Y que conste que no se trata de que Eloína tenga algún tipo de resentimiento ni
nada parecido. Tampoco significa que le parezca mal la estrategia; y mucho
menos a ella que sufre del mismo mal. En casa todos sabemos que se llama Rita
Eloína Padrón, a secas, y que, como ha sido casi lugar común en este país, su padre no la
reconoció. No obstante, suele argumentar que su verdadera partida de nacimiento
(desaparecida en un incendio del registro, según cuenta) no dejaba lugar a
dudas acerca del linaje del cual supuestamente procede. Dice llamarse realmente
Rita Eloína Padrón Urdaneta. Cuando bromeamos con esto, acude a un antiguo árbol genealógico que
alguna vez encargó a un charlatán de esos que operan en Internet y nos echa en
cara su sangre independentista, así como para enrostrarnos que, cuando logre
desenmarañar la verdad de su nacimiento,
demostrará que es “tataranieta” del general Rafael Urdaneta.
A decir verdad, nada malo tiene hacer gala de dicha tradición si de
verdad se pertenece a ella. No obstante, el asunto se complica con aquellos
que, sin vínculos reales de ninguna naturaleza (como mi tía), se apropian de patronímicos
históricamente muy importantes. Tal es el caso actual de la amplísima pléyade
de herederos “históricos”, parientes, primos o “hijos de Bolívar”. Hasta donde hemos
leído, don Simón fue prolífico en amores pero más moderado en cuanto a
descendencia. Existe un interesante y
muy ameno libro del escritor trujillano Ramón Urdaneta que sería una delicia
para quienes deseen enterarse del abundante cotilleo que ha girado en torno a
este asuntillo sobre el Libertador: Los
amores de Simón Bolívar y sus hijos secretos (Caracas: Historia y Tradición
Grupo Editorial, 2003).
En
un recorrido de 32 años que va desde la edad de 16 hasta la fecha de su muerte
(1830), Urdaneta atribuye al gigante de América veintisiete amantes formales,
más otras nueve que podrían ser consideradas de segundo orden. No obstante, en
cuanto a retoños sanguíneos directos, apenas se atreve a recordarnos de la
existencia documentada de dos: uno de madre boliviana (José Antonio de la
Trinidad Costas, 1826-1895) y otro
engendrado con una señora de Colombia: Miguel Simón Camacho (1819-1898).
Si
la información aportada por el historiador es verídica, hasta allí llegarían realmente los hijos de
Bolívar y ninguno de ellos fue procreado en Venezuela.
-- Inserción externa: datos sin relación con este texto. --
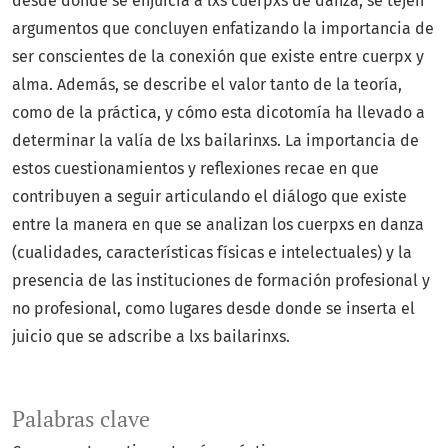
desde donde se enjuicia a lxs cuerpxs de danza, se tejen
argumentos que concluyen enfatizando la importancia de
ser conscientes de la conexión que existe entre cuerpx y
alma. Además, se describe el valor tanto de la teoría,
como de la práctica, y cómo esta dicotomía ha llevado a
determinar la valía de lxs bailarinxs. La importancia de
estos cuestionamientos y reflexiones recae en que
contribuyen a seguir articulando el diálogo que existe
entre la manera en que se analizan los cuerpxs en danza
(cualidades, características físicas e intelectuales) y la
presencia de las instituciones de formación profesional y
no profesional, como lugares desde donde se inserta el
juicio que se adscribe a lxs bailarinxs.
Palabras clave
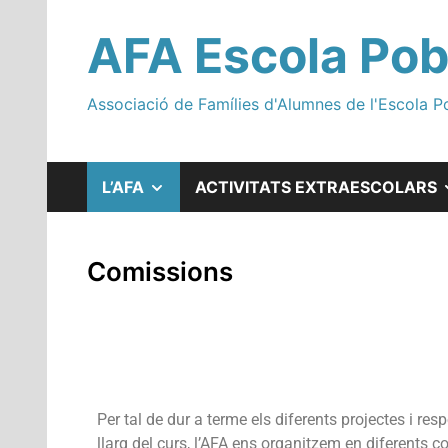
AFA Escola Pob
Associació de Famílies d'Alumnes de l'Escola P
L’AFA
ACTIVITATS EXTRAESCOLARS
Comissions
Per tal de dur a terme els diferents projectes i res
llarg del curs, l’AFA ens organitzem en diferents 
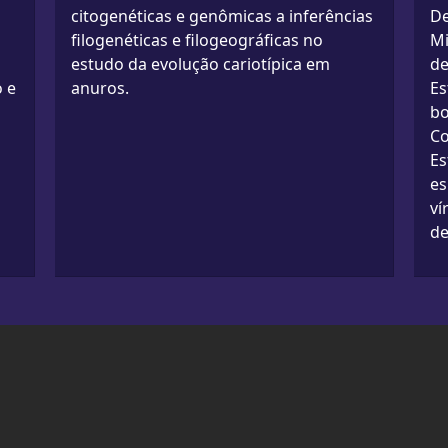
citogenéticas e genômicas a inferências
De
filogenéticas e filogeográficas no
Mi
estudo da evolução cariotípica em
de
 e
anuros.
Es
bo
Co
Es
es
ví
de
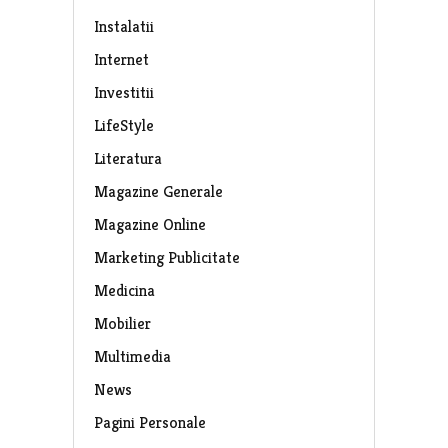
Instalatii
Internet
Investitii
LifeStyle
Literatura
Magazine Generale
Magazine Online
Marketing Publicitate
Medicina
Mobilier
Multimedia
News
Pagini Personale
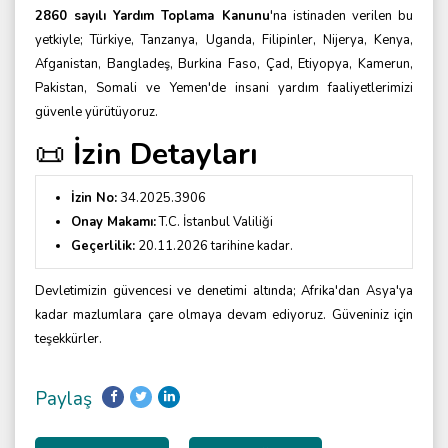
2860 sayılı Yardım Toplama Kanunu
'na istinaden verilen bu
yetkiyle; Türkiye, Tanzanya, Uganda, Filipinler, Nijerya, Kenya,
Afganistan, Bangladeş, Burkina Faso, Çad, Etiyopya, Kamerun,
Pakistan, Somali ve Yemen'de insani yardım faaliyetlerimizi
güvenle yürütüyoruz.
İzin Detayları
📜
İzin No:
34.2025.3906
Onay Makamı:
T.C. İstanbul Valiliği
Geçerlilik:
20.11.2026 tarihine kadar.
Devletimizin güvencesi ve denetimi altında; Afrika'dan Asya'ya
kadar mazlumlara çare olmaya devam ediyoruz. Güveniniz için
teşekkürler.
Paylaş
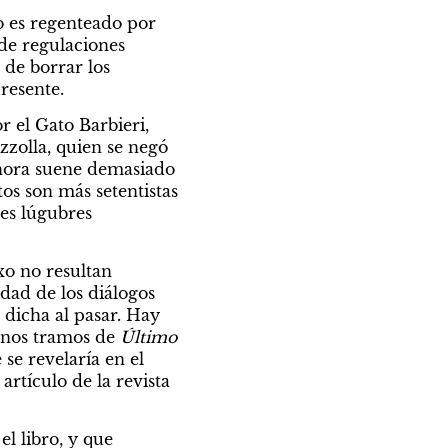
 es regenteado por 
de regulaciones 
de borrar los 
resente.
 el Gato Barbieri, 
zzolla, quien se negó 
ahora suene demasiado 
os son más setentistas 
es lúgubres 
o no resultan 
dad de los diálogos 
dicha al pasar. Hay 
unos tramos de 
Último 
se revelaría en el 
, supo ser señalada por el mismísimo cronopio en un artículo de la revista 
 libro, y que 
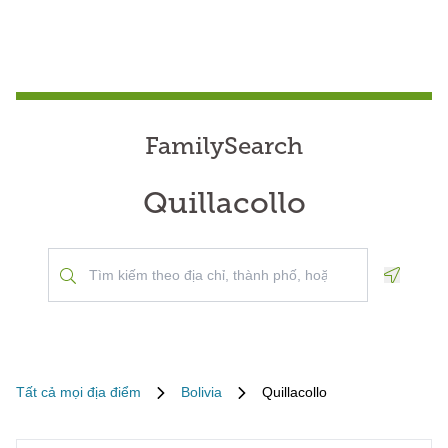
FamilySearch
Quillacollo
Geoloca
Tất cả mọi địa điểm
Bolivia
Quillacollo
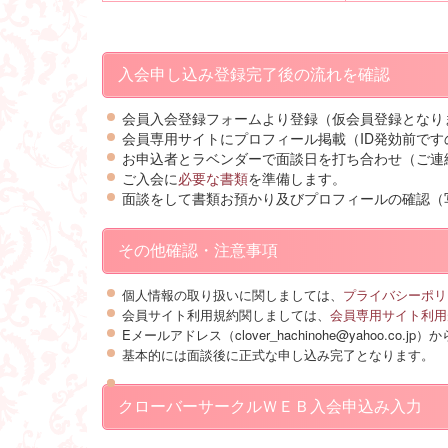
入会申し込み登録完了後の流れを確認
会員入会登録フォームより登録（仮会員登録となり
会員専用サイトにプロフィール掲載（ID発効前で
お申込者とラベンダーで面談日を打ち合わせ（ご連
ご入会に
必要な書類
を準備します。
面談をして書類お預かり及びプロフィールの確認（
その他確認・注意事項
個人情報の取り扱いに関しましては、
プライバシーポリ
会員サイト利用規約関しましては、
会員専用サイト利用
Eメールアドレス（clover_hachinohe@yaho
基本的には面談後に正式な申し込み完了となります。
クローバーサークルＷＥＢ入会申込み入力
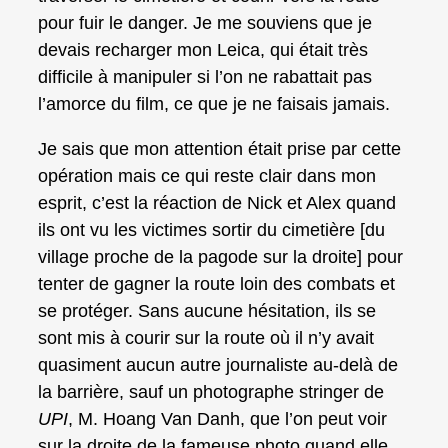
pour fuir le danger. Je me souviens que je
devais recharger mon Leica, qui était très
difficile à manipuler si l’on ne rabattait pas
l’amorce du film, ce que je ne faisais jamais.
Je sais que mon attention était prise par cette
opération mais ce qui reste clair dans mon
esprit, c’est la réaction de Nick et Alex quand
ils ont vu les victimes sortir du cimetière [du
village proche de la pagode sur la droite] pour
tenter de gagner la route loin des combats et
se protéger. Sans aucune hésitation, ils se
sont mis à courir sur la route où il n’y avait
quasiment aucun autre journaliste au-delà de
la barrière, sauf un photographe stringer de
UPI
, M. Hoang Van Danh, que l’on peut voir
sur la droite de la fameuse photo quand elle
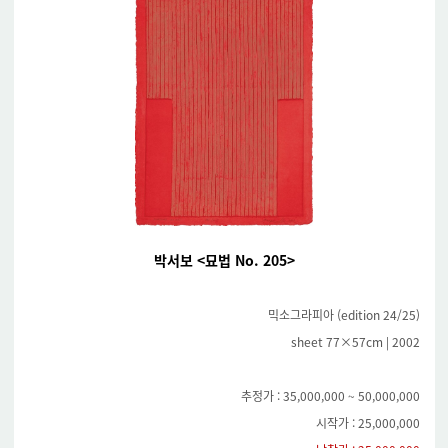
박서보 <묘법 No. 205>
믹소그라피아 (edition 24/25)
sheet 77×57cm | 2002
추정가 : 35,000,000 ~ 50,000,000
시작가 : 25,000,000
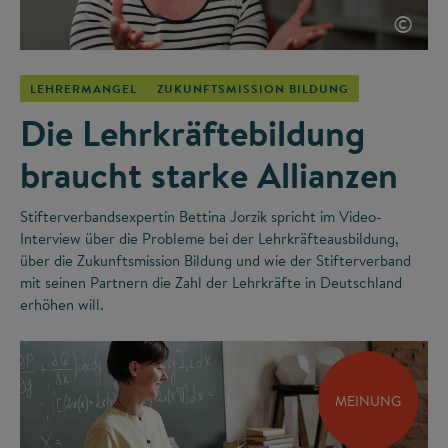
©
LEHRERMANGEL
ZUKUNFTSMISSION BILDUNG
Die Lehrkräftebildung
braucht starke Allianzen
Stifterverbandsexpertin Bettina Jorzik spricht im Video-
Interview über die Probleme bei der Lehrkräfteausbildung,
über die Zukunftsmission Bildung und wie der Stifterverband
mit seinen Partnern die Zahl der Lehrkräfte in Deutschland
erhöhen will.
MEINUNG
El resto de los que
presumen de tales no va para el baile. Aprovechándose de la longitud del nombre
completo de tan distinguido y bizarro héroe (Simón José
Antonio de la Santísima Trinidad Bolívar Ponte y Palacios Blanco),
es vasta la multitud de supuestos herederos gratuitos que por doquier le han
salido. Aunque realmente no lo sean, abundan, así, los que se consideran
bolivarianos hijos de pura cepa. Y todo por lustrarse con escapulario ajeno en
un país en el que —como sugería Oswaldo Trejo; y aunque no parezca—, el nombre
de familia puede servir de pasaporte o salvoconducto para muchos asuntos.